We're in the middle of a drought here in Indiana. We haven't had any rain for two months...meanwhile, the temperatures have climbed into the mid to upper 90s. It is hot.
This is our 'second' living room, which serves as our bedroom in the summer. For reasons unknown, the A/C vent in the master bedroom upstairs was filled with cement before I purchased the home, so it is very hot up there in the summer. The other bedroom is also upstairs, and the downstairs bedroom has been turned into Todd's study. So, with upstairs temperatures reaching into the 90s by July, we drag our mattress downstairs and recline in the blissful A/C. "The kids" love it and maintain a near-constant state of drowse nearby.
Tabitha in particular loves it when we move downstairs. Instead of sleeping in the windowsill above our heads like she does when we sleep upstairs, she claims the chair next to the bed and spends 90% of her time there (the other 10% is spent at her food bowl).
...and then goes back to sleep. Repeat as necessary.
The garden suffers in the heat. We water for 30 minutes a day, but some things just can't handle the heat.
Our hydrangeas are crisping up...
...and our creeping thyme has broad swatches of brown.
The grass is...dead.
In this heat, some container plants need to be watered twice a day. Sometimes I just don't get to it.
We exercise and run errands in the morning, and by the time we get home, it's just too hot to weed. The hot weather keeps some weed growth down, but we're seeing a lot of this in the cracks of our sidewalk and patio:
It's not all bad, though! Living in Indiana, I knew I had to prepare for this type of summer. With heavy clay soil and frequent droughts, you have to plan accordingly. Portulaca (moss rose) always grow well in the heat. It's a type of succulent, and flowers in a variety of bright colors.
Herbs usually grow well when it's hot. I'm growing chives, dill, catnip, mint, sage, lavender, and basil.
You can't beat zinnias for hot-weather flowering. I didn't plant too many this year, but I've still got a nice group of them!
Cosmos grow well in the heat, but have to be frequently deadheaded. If you're up for the challenge, go for it! This year, I grew light pink cosmos...
...hot pink cosmos...
...and orange cosmos, which haven't bloomed yet.
In the area bordering our back slab, I planted two other heat-lovers in mixed groups: white geraniums and yellow osteospermums, which are a type of miniature sunflower.
They are unfailingly cheerful!
In the impossible-to-kill category falls Russian Sage. From June to frost, it blooms in fragrant, purple spikes. I planted Russian Sage years ago and the bush is now huge!
No one loves Russian Sage more than bees. My bush is absolutely bee-covered...carpenter bees, honey bees, and other mysterious flying creatures that congregate to gather pollen.
Oh, we've got one other sun-lover:
All in all, I'm not really pouting over the drought. Every gardener knows that sometimes you've just got to go with the flow and hope for better weather next year! As long as I'm still able to pull enough flowers every week for my bouquet spread...
...although these beauties came from Marsh, not from my yard. Aren't they beautiful? Sigh! I love peach roses.

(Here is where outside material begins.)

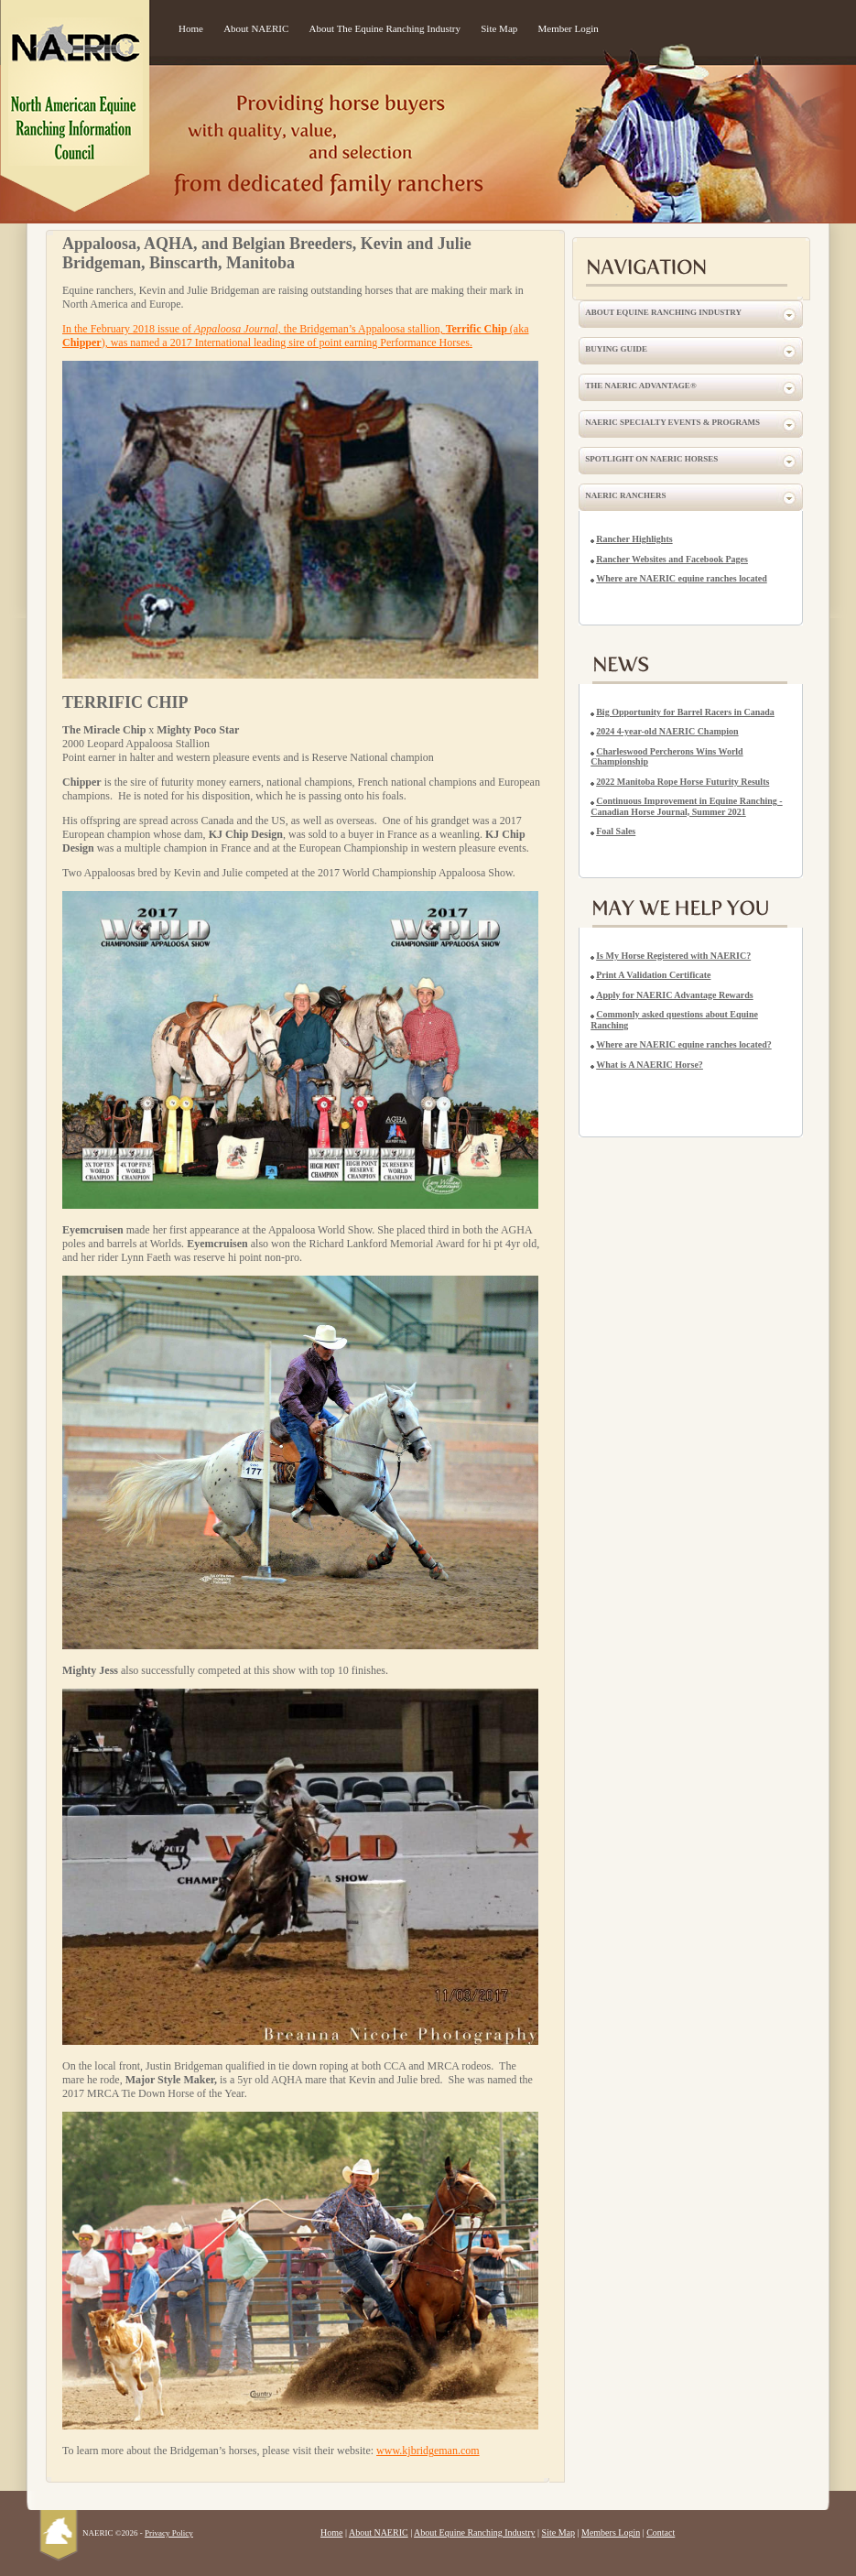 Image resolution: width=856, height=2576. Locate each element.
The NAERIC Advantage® (640, 385)
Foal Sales (615, 831)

Some purple Russian Sage and white Queen Anne's Lace really set them off nicely...all ready for the table!
I made something a little unique recently. Normally I restrict myself to one sweet dessert a week, but I'm always casting about for that magic dessert that's virtuous enough to be consumed daily. I had high hopes for this high-protein treat, but I just couldn't get past the fact that I was eating - beans. Yes, these are the notorious Black Bean Brownies of circa-2000 Weight Watchers fame, made without a brownie mix. You read the ingredient list right...these chocolate brownies are made with black beans and without flour.
Black Bean Brownies
1 15.5 ounce can of black beans, rinsed and drained
3 tablespoons vegetable oil
1/4 cup cocoa powder
1 pinch salt
1 teaspoon vanilla
3/4 cup sugar
1/2 cup chocolate chips (optional)
1 teaspoon instant coffee (optional)
Preheat your oven to 350 degrees and grease an 8 x 8 baking dish. Place all ingredients into your blender.
Blend well (gag):
Pour into baking dish and bake for 20 - 25 minutes, until edges are browned.
Here's the deal on these brownies: they look like regular brownies, but the texture is light and whipped, almost like mousse. You truly can't taste the beans, but there is a bit of a strange, almost tangy taste that didn't appeal to me. To help, I made a quick cream cheese frosting for the top and made sure to chill these well before eating.
I would say that if you're trying to avoid flour, these are a fair brownie substitute. My husband really liked them, but as I was watching the beans whirl around in the blender, I was already thinking: this is not a good idea.
But maybe you aren't as fussy as I am! It's worth a shot...give it a try this week!